I play around in the indieweb/smallweb world and lots of folks use gif buttons to link to other sites. If you remember the webring days, that’s what I’m talking about. I wanted to easily check a site’s button links to see which are dead. That work eventually turned into deadbuttons.online which anyone can use.

Before Sprites, I would have run all of this locally from my computer. But, I don’t really have checkpoints on my computer so when I made a big refactor that went completely wrong, as I did on the Sprite, I couldn’t just go back to the previous checkpoint. In this case, the Sprite checkpoint saved me.

What’s accreted on your setup that you’d be gutted to lose? The CLAUDE.md, the skills, the hooks, the conventions, the muscle memory. What took you a while to get right?

A few of my Sprites have agents on them with very specific memories of how to diagnose issues in our environments using some specific tools they have through Connectors. That knowledge and tooling took a while to all come together for the Sprite to easily know what to reach for and when.

I’ve been looking into ways to sort of “multihome” that memory so it’s not trapped.

What are you building on the side with this stuff, the thing that has nothing to do with Fly? What does it do and how did you build it?

I mentioned Deadbuttons above. I started Precider on Sprites. Precider helps folks find the right preworkout. The site itself is a straightforward Elixir/Phoenix web app.

The real beauty of AI and Sprites was having an agent do all the research for me. I started with asking the agent to list all the pre-workout companies it could find. Then, I took that list of URLs and had the agent find all the pre-workout products with their names and prices. The agent created a small database of these which I knocked into a quick little CLI script so I could review them quickly, rejecting those which were wrong.

Once that was done, I did try to have the agent gather all the data about the ingredients and their amounts. Filtering and sorting all these products by the amount of a specific ingredient is what Precider does that didn’t really exist before. That had mixed results and in the end took a lot of manual work from me but I still used the agent to feed me the product and give me a quick way to enter the data.

Once all of that data was collected, I asked the agent to create a SQLite file of it. I stood up the first version of the site on the Sprite for testing and iteration.
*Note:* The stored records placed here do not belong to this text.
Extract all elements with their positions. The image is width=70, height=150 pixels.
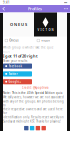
button[interactable]: Back — [0, 5, 8, 12]
button[interactable]: Share by email — [42, 126, 46, 130]
staticText: We tally votes, however we are not assoc… — [3, 96, 64, 99]
staticText: Victon — [41, 39, 50, 42]
staticText: 9:41 — [3, 1, 10, 4]
staticText: with any of the groups. All photos belon… — [3, 100, 64, 107]
staticText: ●●● — [64, 2, 67, 3]
staticText: identification only. Results reset weekl… — [3, 115, 64, 119]
staticText: Share your results — [3, 59, 27, 63]
staticText: I got 11 of 20 right — [3, 53, 38, 59]
button[interactable]: Oneus — [3, 36, 35, 44]
staticText: RESULTS — [3, 51, 10, 53]
button[interactable]: More options — [62, 5, 70, 12]
button[interactable]: Google+ — [3, 79, 32, 84]
staticText: Credit: @kpoptrivia — [22, 86, 48, 90]
staticText: Google+ — [9, 80, 22, 83]
staticText: Twitter — [9, 72, 18, 76]
staticText: Sunday at midnight KST. Thanks for playi… — [3, 120, 61, 123]
staticText: O N E U S — [10, 22, 27, 27]
staticText: Which group is which? Take the quiz — [3, 46, 53, 49]
staticText: their respective owners and are used her… — [3, 108, 63, 115]
button[interactable]: Share on Facebook — [24, 126, 28, 130]
staticText: Note: This is the 40th Special Edition q… — [3, 91, 63, 95]
button[interactable]: Victon — [35, 36, 67, 44]
button[interactable]: Twitter — [3, 71, 32, 76]
staticText: Facebook — [9, 64, 23, 68]
staticText: Oneus — [9, 39, 18, 42]
button[interactable]: Facebook — [3, 64, 32, 69]
staticText: V I C T O N — [38, 28, 54, 32]
staticText: Profiles — [28, 6, 42, 11]
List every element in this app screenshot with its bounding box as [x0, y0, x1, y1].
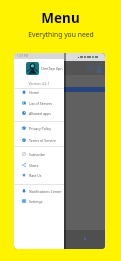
staticText: Share [29, 163, 39, 168]
button[interactable]: Allowed apps [14, 108, 64, 118]
staticText: Terms of Service [29, 138, 56, 143]
staticText: Allowed apps [29, 111, 51, 116]
staticText: Everything you need [28, 30, 94, 39]
button[interactable]: Account [96, 65, 102, 71]
staticText: OneTap Vpn [41, 66, 63, 71]
button[interactable]: Share [14, 160, 64, 170]
staticText: Home [29, 90, 39, 95]
staticText: List of Servers [29, 101, 53, 106]
button[interactable]: Theme [86, 65, 92, 71]
staticText: 1:29 PM [17, 54, 29, 58]
button[interactable]: List of Servers [14, 98, 64, 108]
staticText: Notifications Center [29, 189, 62, 194]
staticText: Version 4.2.1 [14, 81, 64, 86]
button[interactable]: Notifications Center [14, 186, 64, 196]
button[interactable]: Rate Us [14, 170, 64, 180]
staticText: Menu [41, 9, 80, 27]
button[interactable]: Home [14, 87, 64, 97]
button[interactable]: Privacy Policy [14, 123, 64, 133]
button[interactable]: Settings [14, 196, 64, 206]
staticText: Subscribe [29, 152, 46, 157]
staticText: Rate Us [29, 173, 42, 178]
button[interactable]: Terms of Service [14, 135, 64, 145]
button[interactable]: Subscribe [14, 149, 64, 159]
staticText: Privacy Policy [29, 126, 52, 131]
staticText: Settings [29, 199, 43, 204]
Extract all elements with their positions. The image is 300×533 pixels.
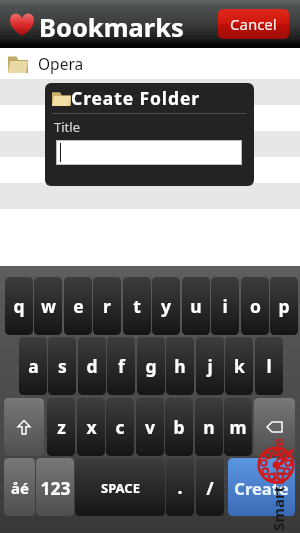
button[interactable]: t [123, 277, 151, 335]
button[interactable]: åé [4, 458, 35, 516]
button[interactable]: SPACE [75, 458, 165, 516]
button[interactable]: v [136, 398, 164, 456]
staticText: e [73, 294, 84, 318]
staticText: q [13, 294, 25, 318]
staticText: SPACE [101, 479, 140, 497]
staticText: l [266, 354, 272, 378]
staticText: Opera [38, 53, 84, 74]
button[interactable]: u [182, 277, 210, 335]
button[interactable]: e [64, 277, 92, 335]
button[interactable]: c [106, 398, 134, 456]
button[interactable]: n [195, 398, 223, 456]
staticText: / [206, 476, 214, 501]
button[interactable]: Backspace [254, 398, 295, 456]
staticText: f [118, 354, 125, 378]
staticText: c [115, 415, 125, 439]
staticText: x [86, 415, 97, 439]
staticText: Title [54, 118, 80, 136]
button[interactable]: k [225, 337, 253, 395]
staticText: Phone [268, 437, 284, 485]
button[interactable]: z [47, 398, 75, 456]
button[interactable]: y [152, 277, 180, 335]
staticText: m [229, 415, 247, 439]
button[interactable] [57, 141, 241, 164]
staticText: n [203, 415, 215, 439]
button[interactable]: m [224, 398, 252, 456]
button[interactable]: Cancel [218, 9, 289, 39]
staticText: t [133, 294, 141, 318]
staticText: Cancel [230, 14, 277, 34]
button[interactable]: o [241, 277, 269, 335]
staticText: p [278, 294, 290, 318]
button[interactable]: l [255, 337, 283, 395]
button[interactable]: g [137, 337, 165, 395]
staticText: Bookmarks [39, 10, 184, 45]
staticText: . [177, 475, 183, 500]
staticText: 123 [40, 476, 71, 500]
staticText: h [174, 354, 186, 378]
staticText: s [58, 354, 67, 378]
staticText: w [41, 294, 56, 318]
staticText: z [57, 415, 66, 439]
button[interactable]: j [196, 337, 224, 395]
staticText: a [28, 354, 39, 378]
staticText: y [161, 294, 171, 318]
button[interactable]: Opera [0, 48, 300, 79]
button[interactable]: Shift [4, 398, 44, 456]
staticText: b [173, 415, 185, 439]
button[interactable]: w [34, 277, 62, 335]
staticText: u [190, 294, 202, 318]
staticText: j [207, 354, 213, 378]
staticText: i [222, 294, 228, 318]
button[interactable]: r [93, 277, 121, 335]
button[interactable]: 123 [36, 458, 74, 516]
button[interactable]: x [77, 398, 105, 456]
staticText: k [234, 354, 245, 378]
staticText: o [250, 294, 261, 318]
button[interactable]: b [165, 398, 193, 456]
button[interactable]: / [196, 458, 224, 516]
button[interactable]: h [166, 337, 194, 395]
staticText: g [145, 354, 157, 378]
staticText: v [145, 415, 155, 439]
button[interactable]: s [48, 337, 76, 395]
button[interactable]: a [19, 337, 47, 395]
button[interactable]: q [5, 277, 33, 335]
staticText: Smart [268, 485, 284, 531]
staticText: Create [234, 477, 289, 499]
staticText: d [86, 354, 98, 378]
button[interactable]: f [107, 337, 135, 395]
staticText: åé [11, 478, 29, 498]
button[interactable]: i [211, 277, 239, 335]
button[interactable]: d [78, 337, 106, 395]
staticText: r [103, 294, 111, 318]
button[interactable]: Create [228, 458, 295, 516]
button[interactable]: p [270, 277, 298, 335]
button[interactable]: . [166, 458, 194, 516]
staticText: Create Folder [71, 86, 201, 110]
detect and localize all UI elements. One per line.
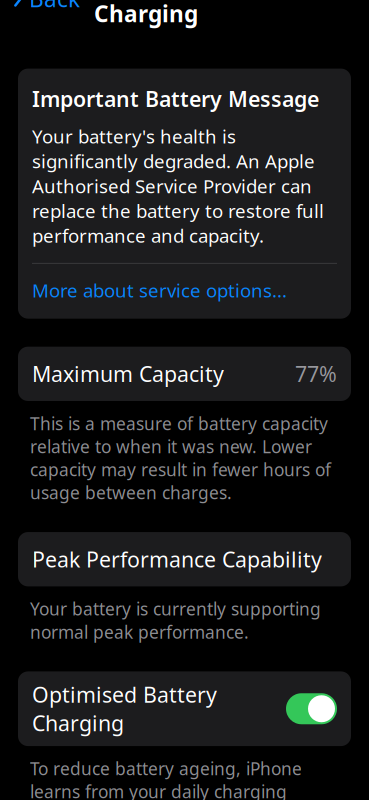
staticText: Peak Performance Capability <box>32 545 322 573</box>
staticText: 77% <box>295 360 337 388</box>
staticText: Back <box>29 0 80 14</box>
button[interactable]: Optimised Battery Charging <box>18 671 351 746</box>
staticText: Maximum Capacity <box>32 360 224 388</box>
staticText: Optimised Battery Charging <box>32 680 217 737</box>
button[interactable]: More about service options... <box>32 264 287 319</box>
staticText: Important Battery Message <box>32 85 319 113</box>
staticText: Your battery is currently supporting nor… <box>30 597 321 643</box>
staticText: To reduce battery ageing, iPhone learns … <box>30 757 326 800</box>
button[interactable]: Back <box>12 0 88 20</box>
staticText: This is a measure of battery capacity re… <box>30 412 331 504</box>
staticText: Battery Health & Charging <box>94 0 286 29</box>
staticText: Your battery's health is significantly d… <box>32 124 324 248</box>
staticText: More about service options... <box>32 278 287 303</box>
Once it was in a good place, I used fly launch to stand it up on a Fly Machine.

What’s the part of your workflow a colleague thinks is unhinged, or overkill, or a waste of time, but you’d defend to the death?

I think I’m fairly bog standard and probably behind the times with most of this stuff.

I would argue that the native apps have something special about them that makes the results better in some way I can’t quite put my finger on. I have no data for that. Just vibes.

What did you think these tools were useless at a while ago that you now trust them with? And the reverse: what did you overtrust and have to walk back?

Letting an agent build a GenServer a while ago was a nightmare. It just never got the lifecycle of the messages right. That has changed in the last few months. I don’t know if it’s just more exposure to that pattern or better training but in the rare cases I’m writing a GenServer, it typically starts from scratch with the agent.

On the other hand, I often let agents go a bit astray with how they manage CSS classes and componentizing the HTML for a LiveView. It always looks fine but structurally it can be quite messy and repetitive where it shouldn’t be.

What can you flat-out do now that you just couldn’t before? Not the same thing faster, a genuinely new capability.

Write Go code for CLIs. As a person who has spent almost 30 years building web apps, the idea of writing a CLI or even a native OS app was pretty far outside of my wheelhouse (things like Electron notwithstanding). But, I do it a lot now and it’s because the agent takes care of the boilerplate and the structural pieces that would have taken me too long to learn to make the ROI make sense.